The United States took a tough stand Monday at the start of talks in London to prop up coffee prices, saying it would not join a new price pact unless producers ended cheaper sales to countries outside the accord.
The 74-nation International Coffee Organization's existing agreement runs out at the end of September, and market analysts have said prices could collapse without sufficient support.
The United States, the world's biggest coffee consumer, has long complained about cheaper sales to mainly Eastern bloc and Arab countries that are not members of the price agreement.
Some West European nations have also said they are against extending the agreement in its present form.
The United States said it wanted to ensure that a new agreement would provide U.S. processors with enough high-quality coffee.

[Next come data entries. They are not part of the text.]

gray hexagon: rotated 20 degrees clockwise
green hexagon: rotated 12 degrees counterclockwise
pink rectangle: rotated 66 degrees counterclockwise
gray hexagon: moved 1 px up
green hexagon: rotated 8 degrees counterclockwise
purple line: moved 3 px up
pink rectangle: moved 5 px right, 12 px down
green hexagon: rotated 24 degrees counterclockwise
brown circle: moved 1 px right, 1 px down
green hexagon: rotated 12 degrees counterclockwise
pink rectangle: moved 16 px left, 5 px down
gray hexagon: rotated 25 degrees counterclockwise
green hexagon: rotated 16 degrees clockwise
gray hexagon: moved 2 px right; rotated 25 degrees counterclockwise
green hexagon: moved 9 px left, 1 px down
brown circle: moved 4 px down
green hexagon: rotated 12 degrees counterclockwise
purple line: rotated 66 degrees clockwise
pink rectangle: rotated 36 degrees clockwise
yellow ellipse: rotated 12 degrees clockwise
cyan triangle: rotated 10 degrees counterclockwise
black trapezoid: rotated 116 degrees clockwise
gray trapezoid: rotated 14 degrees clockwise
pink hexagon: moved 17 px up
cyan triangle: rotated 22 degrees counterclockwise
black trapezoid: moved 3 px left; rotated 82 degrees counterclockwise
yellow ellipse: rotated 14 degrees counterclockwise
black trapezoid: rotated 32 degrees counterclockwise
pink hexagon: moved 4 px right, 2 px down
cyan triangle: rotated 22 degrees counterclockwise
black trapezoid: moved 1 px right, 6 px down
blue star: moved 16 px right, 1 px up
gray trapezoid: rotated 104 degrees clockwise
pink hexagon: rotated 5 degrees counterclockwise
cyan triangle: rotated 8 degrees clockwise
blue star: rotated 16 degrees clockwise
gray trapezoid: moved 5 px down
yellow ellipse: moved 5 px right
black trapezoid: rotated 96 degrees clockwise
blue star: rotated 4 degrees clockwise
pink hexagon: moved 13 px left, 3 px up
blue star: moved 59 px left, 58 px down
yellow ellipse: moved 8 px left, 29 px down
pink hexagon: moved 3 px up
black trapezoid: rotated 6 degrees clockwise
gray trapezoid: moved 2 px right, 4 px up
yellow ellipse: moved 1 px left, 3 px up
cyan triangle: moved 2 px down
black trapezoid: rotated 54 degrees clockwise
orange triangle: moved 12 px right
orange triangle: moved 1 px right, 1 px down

U.S. officials said they would float some ideas during the current talks on how to increase the availability of this type of coffee, grown largely in Latin America and East Africa.
Talks Began in November
Brazil offered to meet U.S. demands with proposals for tighter export controls to solve the problem of cut-price sales.
Brazilian negotiator Lindenberg Sette said these aimed to "make sure what coffee goes where and at what price."
Talks to renew the pact started last November when producers and consumers reached a stalemate over ending the two-tier market.
Talks this week aim to find if there is room for compromise.
The United States said it wanted to reach some conclusion by April 14, after the organization's next full council session.